Data analysis and visualization using Business Intelligence tools

In today’s rapidly changing data-driven economy, understanding modern analytical tools and the ability to adapt to innovative technologies such as GenAI is crucial to developing competitive competencies, achieving market advantage and providing important decision-making information across industries. The open lecture led by Ihor Muzyka, Head of Analytics at the Żabka Group, was an opportunity to learn more about how the choice of role and position affects the development of a career path in analytics, which data analysis tools are chosen by modern organizations, whether and how GenAI can help us with ongoing analytical tasks.

During the lecture, students acquired knowledge of skills in interpreting and processing complex data sets, which is crucial in today’s information-dominated world. This knowledge will allow to better understand how data can be used to make better business decisions, forecast market trends and optimize processes. Business Intelligence (BI) tools enable effective data visualization, which makes it easier to understand and communicate conclusions to various recipients. Additionally, discussing the role of tools based on generative artificial intelligence (GenAI) in data analysis opens perspectives on their applications in automating and improving analytical processes. Such competencies are important in various sectors of the economy, where the ability to effectively use data determines competitiveness and innovation.

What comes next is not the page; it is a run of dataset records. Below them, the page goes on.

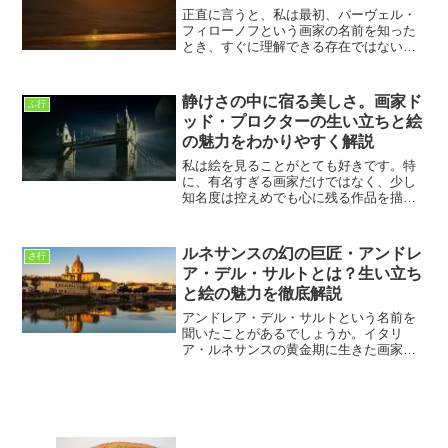
正直に言うと、私は最初、パーヴェル・
フィローノフという画家の名前を知った
とき、すぐに理解できる存在ではないと
感じました。色も形も、どこか不安で、
じっと見ているとこちらの内面を覗き返
されているような気がしたからです。私
静けさの中に宿る美しさ。画家ド
ふ行
は車椅子ユーザーとして日...
ッド・プロクターの生い立ちと絵
の魅力をわかりやすく解説
私は絵を見ることがとても好きです。特
に、有名すぎる画家だけではなく、少し
知名度は控えめでも心に残る作品を描い
た画家を知ると、まるで宝物を見つけた
ような気持ちになります。そんな中で私
が興味を持った画家の一人が、イギリス
ルネサンスの幻の巨匠・アンドレ
さ行
の画家ドッド・プロクター...
ア・デル・サルトとは？生い立ち
と絵の魅力を徹底解説
アンドレア・デル・サルトという名前を
聞いたことがあるでしょうか。イタリ
ア・ルネサンスの黄金期に生きた画家で
ありながら、レオナルド・ダ・ヴィンチ
やラファエロ、ミケランジェロの影に隠
れてしまい、その名が一般にあまり知ら
れていない存在です。しかし...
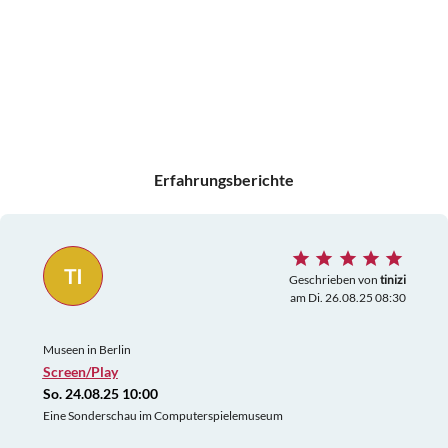
Erfahrungsberichte
TI
Geschrieben von
tinizi
am Di. 26.08.25 08:30
Museen in Berlin
Screen/Play
So. 24.08.25 10:00
Eine Sonderschau im Computerspielemuseum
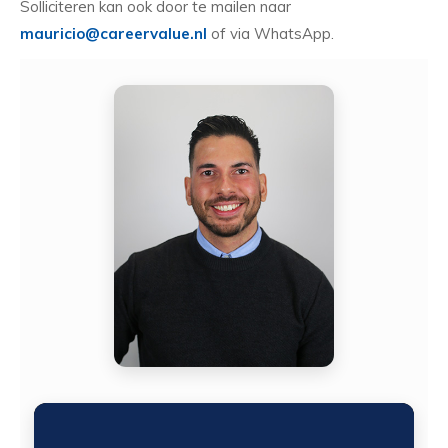
Solliciteren kan ook door te mailen naar
mauricio@careervalue.nl
of via WhatsApp.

Żabka Group has achieved a leading position in the market thanks in part to a fundamental change in its business strategy, which it has moved from a primarily intuition-based approach to data-driven decisions. Currently, the company is focused on offering customers services that are not only convenient, but also fast, putting their time first. The Żabka Group consists of many units, the largest of which are Żabka Polska, Żabka Digital and Żabka Future.

The lecture took place on January 22, 2024. The event was organized by the SRG Data Science.